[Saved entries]

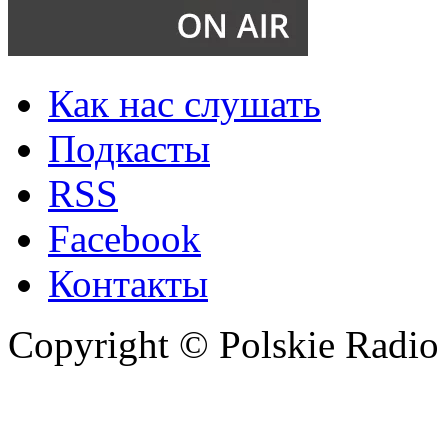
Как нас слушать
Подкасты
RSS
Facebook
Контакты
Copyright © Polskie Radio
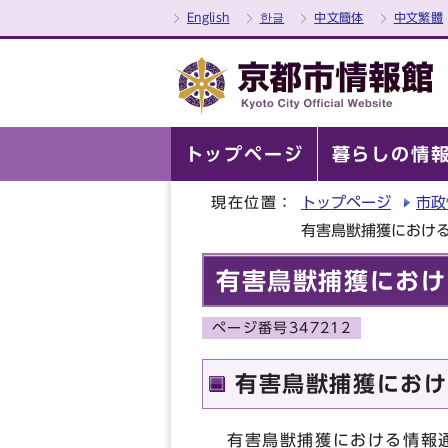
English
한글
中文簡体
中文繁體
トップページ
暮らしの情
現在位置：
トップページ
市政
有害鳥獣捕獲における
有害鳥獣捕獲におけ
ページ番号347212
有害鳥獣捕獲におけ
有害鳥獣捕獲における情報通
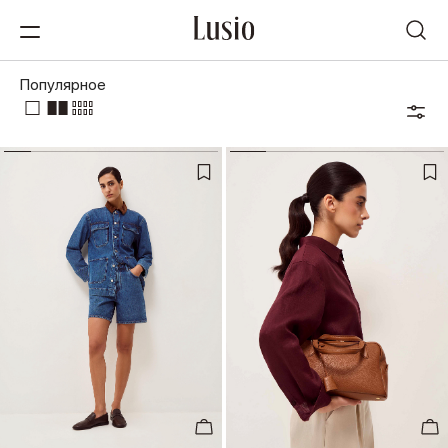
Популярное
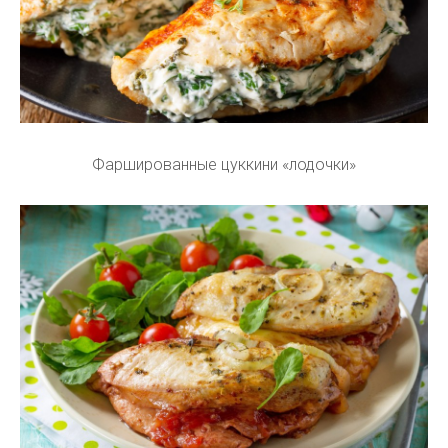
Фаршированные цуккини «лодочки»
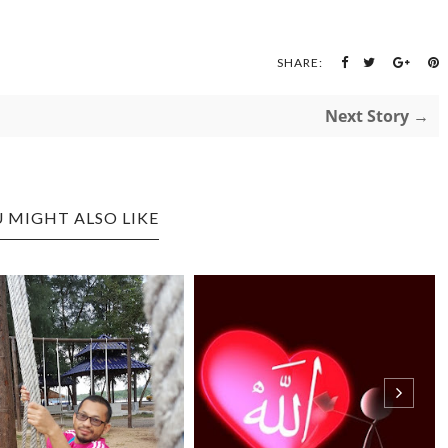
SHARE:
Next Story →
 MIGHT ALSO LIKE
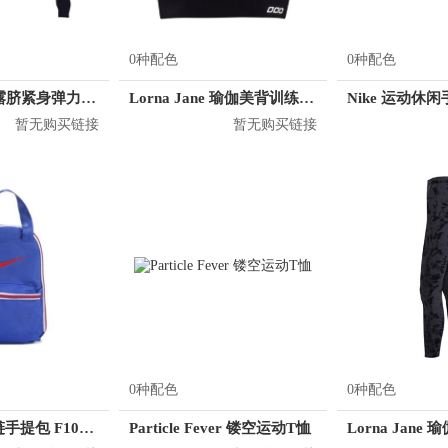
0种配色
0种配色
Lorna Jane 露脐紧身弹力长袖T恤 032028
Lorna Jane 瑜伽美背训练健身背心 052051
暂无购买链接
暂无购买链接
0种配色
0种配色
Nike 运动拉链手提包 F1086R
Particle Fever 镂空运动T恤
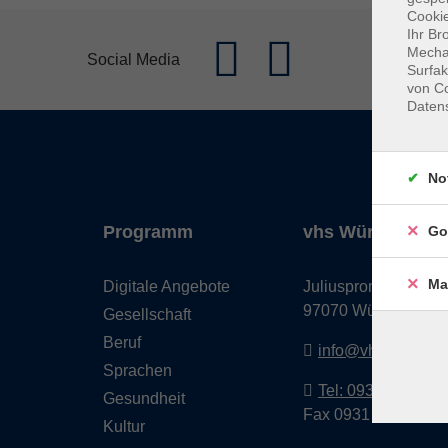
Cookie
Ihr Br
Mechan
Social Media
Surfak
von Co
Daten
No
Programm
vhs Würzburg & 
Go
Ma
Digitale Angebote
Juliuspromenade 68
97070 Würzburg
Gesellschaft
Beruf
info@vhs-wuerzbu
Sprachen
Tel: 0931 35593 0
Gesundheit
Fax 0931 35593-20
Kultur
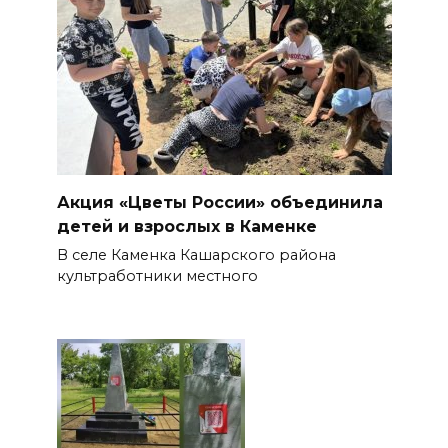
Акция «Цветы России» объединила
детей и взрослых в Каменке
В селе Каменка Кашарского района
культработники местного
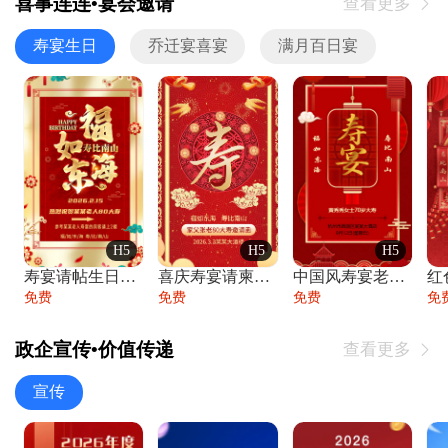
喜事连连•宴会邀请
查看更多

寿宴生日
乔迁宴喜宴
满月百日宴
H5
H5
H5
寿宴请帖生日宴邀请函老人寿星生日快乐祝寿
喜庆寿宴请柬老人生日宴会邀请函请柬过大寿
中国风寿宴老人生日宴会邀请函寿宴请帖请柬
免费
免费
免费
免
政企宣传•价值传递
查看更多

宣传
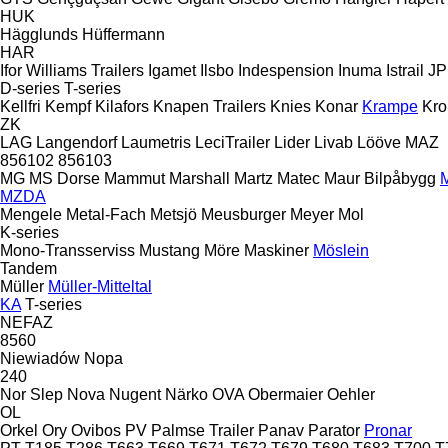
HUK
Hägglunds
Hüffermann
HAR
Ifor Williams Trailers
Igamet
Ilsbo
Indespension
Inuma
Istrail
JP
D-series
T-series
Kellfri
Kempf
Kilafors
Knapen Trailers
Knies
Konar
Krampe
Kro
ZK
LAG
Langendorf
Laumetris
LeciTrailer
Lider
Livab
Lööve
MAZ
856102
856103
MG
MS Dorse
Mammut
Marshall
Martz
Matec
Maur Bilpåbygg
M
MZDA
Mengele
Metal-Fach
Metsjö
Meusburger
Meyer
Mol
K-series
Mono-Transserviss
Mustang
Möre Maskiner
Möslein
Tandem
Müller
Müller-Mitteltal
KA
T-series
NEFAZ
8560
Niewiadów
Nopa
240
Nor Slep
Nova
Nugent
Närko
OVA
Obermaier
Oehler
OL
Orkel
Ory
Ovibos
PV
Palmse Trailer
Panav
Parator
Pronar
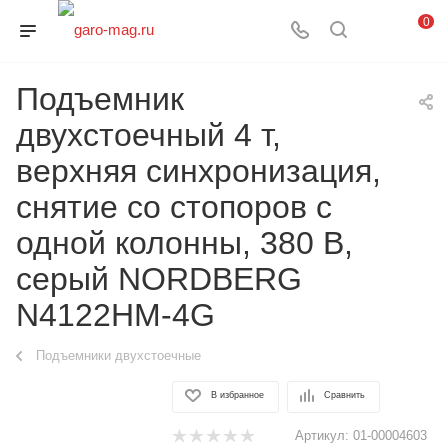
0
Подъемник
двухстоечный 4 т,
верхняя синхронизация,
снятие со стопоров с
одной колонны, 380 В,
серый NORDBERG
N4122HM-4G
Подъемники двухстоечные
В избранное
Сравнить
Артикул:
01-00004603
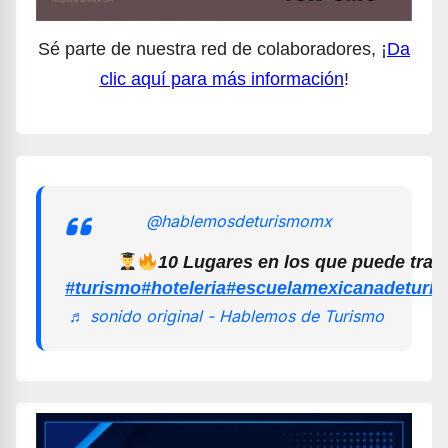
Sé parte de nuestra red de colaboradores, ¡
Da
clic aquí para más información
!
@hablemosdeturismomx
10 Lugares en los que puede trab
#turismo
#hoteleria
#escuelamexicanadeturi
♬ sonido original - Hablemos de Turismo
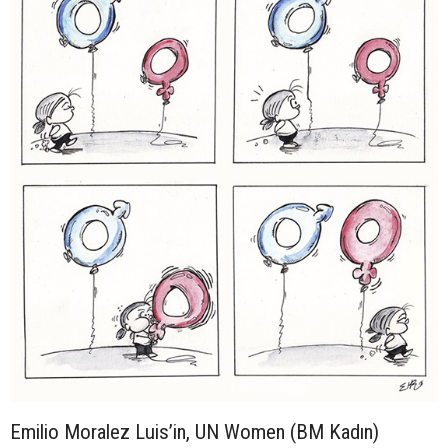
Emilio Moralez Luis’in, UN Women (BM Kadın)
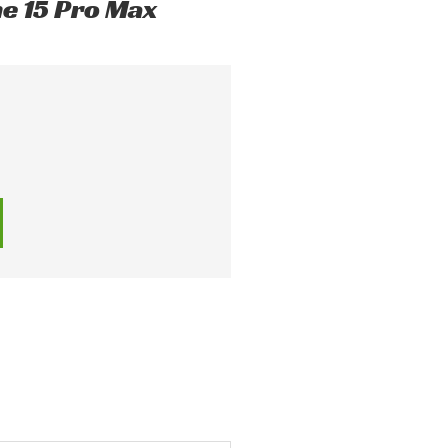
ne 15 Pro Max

§ About this task
Only the number is wanted: how many lines in the entries above contain the word "Trailers"?

§ Task solution
2